By: Glenn Ojeda Vega

As promised during his campaign, U.S. President Donald Trump in May triggered the mechanism for a renegotiation of the North American Free Trade Agreement (NAFTA). Formal negotiations between Mexico, the United States, and Canada began with a first round of talks in August in Washington, D.C. As of right now, the uncertain future of NAFTA could end up spelling doom for Latin American free trade agreements, triggering a reconfiguration of regional politics, and facilitating a “Mexico First-style” takeover during the country’s presidential election next year.

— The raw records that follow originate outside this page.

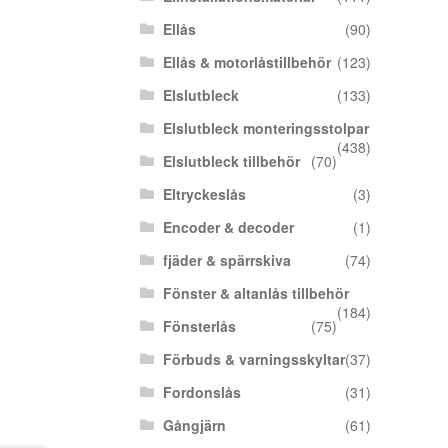
Ellås
(90)
Ellås & motorlåstillbehör
(123)
Elslutbleck
(133)
Elslutbleck monteringsstolpar
(438)
Elslutbleck tillbehör
(70)
Eltryckeslås
(3)
Encoder & decoder
(1)
fjäder & spärrskiva
(74)
Fönster & altanlås tillbehör
(184)
Fönsterlås
(75)
Förbuds & varningsskyltar
(37)
Fordonslås
(31)
Gångjärn
(61)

President Trump’s main concern with NAFTA is the U.S. trade deficit with Mexico, which is mainly due to light industry and manufactured products. In 2015, cars, vehicle parts, and delivery trucks represented an aggregate total of 64.9 billion USD or 22.2% of Mexican exports to the United States. These trade segments dwarf the less than eight billion USD that Mexico exported towards its fellow members of the Pacific Alliance Free Trade Bloc—Colombia, Peru, and Chile—during 2015. With the NAFTA renegotiation talks off to a rocky start, countries with whom Mexico has a free trade agreement, particularly Colombia, Guatemala, and Costa Rica, are preoccupied that the loss of access to U.S. markets would redirect Mexican exports towards their national markets and kill domestic industries. In principle, economic alliances in Latin America intend to further integrate regional supply chains and strengthen the commercial bargaining power. The end of NAFTA would severely harm Latin American nations that have free trade agreements with Mexico, because these nations would not be able to compete with the well-developed Mexican manufacturing industry. The introduction of low-priced and high quality Mexican products to South American markets would almost certainly provoke a protectionist response from several governments in the region.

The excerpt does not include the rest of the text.